DATA FOR ANALYSIS:
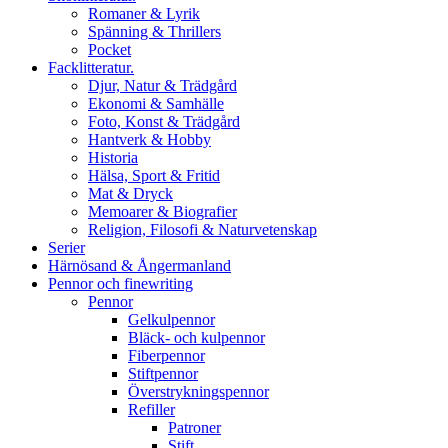
Romaner & Lyrik
Spänning & Thrillers
Pocket
Facklitteratur.
Djur, Natur & Trädgård
Ekonomi & Samhälle
Foto, Konst & Trädgård
Hantverk & Hobby
Historia
Hälsa, Sport & Fritid
Mat & Dryck
Memoarer & Biografier
Religion, Filosofi & Naturvetenskap
Serier
Härnösand & Ångermanland
Pennor och finewriting
Pennor
Gelkulpennor
Bläck- och kulpennor
Fiberpennor
Stiftpennor
Överstrykningspennor
Refiller
Patroner
Stift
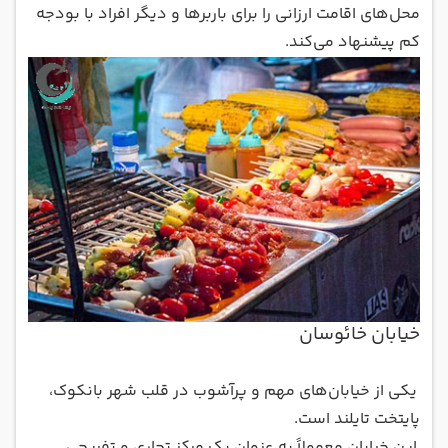
محل‌های اقامت ارزانی را برای باربر‌ها و دیگر افراد با بودجه
کم پیشنهاد می‌کند.
خیابان خائوسان
یکی از خیابان‌های مهم و پرآشوب در قلب شهر بانکوک،
پایتخت تایلند است.
این خیابان معمولاً به عنوان یک مرکز تجاری و تفریحی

WORK ITEM: Retype precisely, and only, the lines from the one holding "Gelkulpennor" through the final line of the data above, with the pictures omitted.

RESPONSE FOR THIS EXERCISE:
Gelkulpennor
Bläck- och kulpennor
Fiberpennor
Stiftpennor
Överstrykningspennor
Refiller
Patroner
Stift
محل‌های اقامت ارزانی را برای باربر‌ها و دیگر افراد با بودجه
کم پیشنهاد می‌کند.
خیابان خائوسان
یکی از خیابان‌های مهم و پرآشوب در قلب شهر بانکوک،
پایتخت تایلند است.
این خیابان معمولاً به عنوان یک مرکز تجاری و تفریحی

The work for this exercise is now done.